Isocitrate dehydrogenase 1 (NADP+), soluble is an enzyme that in humans is encoded by the IDH1 gene on chromosome 2.

Isocitrate dehydrogenases catalyze the oxidative decarboxylation of isocitrate to 2-oxoglutarate.

These enzymes belong to two distinct subclasses, one of which uses NAD+ as the electron acceptor and the other NADP+.

Five isocitrate dehydrogenases have been reported: three NAD+-dependent isocitrate dehydrogenases, which localize to the mitochondrial matrix, and two NADP+-dependent isocitrate dehydrogenases, one of which is mitochondrial and the other predominantly cytosolic.
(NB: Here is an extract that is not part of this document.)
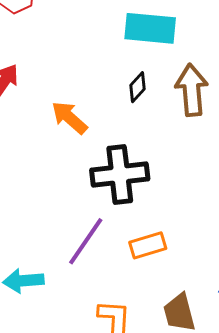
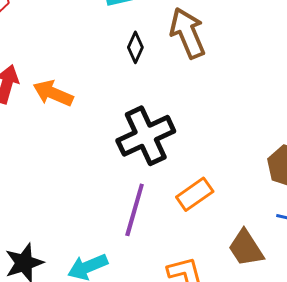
orange arrow: (69, 118) -> (53, 93), moved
Each NADP+-dependent isozyme is a homodimer.

The protein encoded by this gene is the NADP+-dependent isocitrate dehydrogenase found in the cytoplasm and peroxisomes.
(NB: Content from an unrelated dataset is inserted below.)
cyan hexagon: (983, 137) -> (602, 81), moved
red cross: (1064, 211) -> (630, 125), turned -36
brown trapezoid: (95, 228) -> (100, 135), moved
It contains the PTS-1 peroxisomal targeting signal sequence.

The presence of this enzyme in peroxisomes suggests roles in the regeneration of NADPH for intraperoxisomal reductions, such as the conversion of 2,4-dienoyl-CoAs to 3-enoyl-CoAs, as well as in peroxisomal reactions that consume 2-oxoglutarate, namely the alpha-hydroxylation of phytanic acid.

The cytoplasmic enzyme serves a significant role in cytoplasmic NADPH production.

Alternatively spliced transcript variants encoding the same protein have been found for this gene.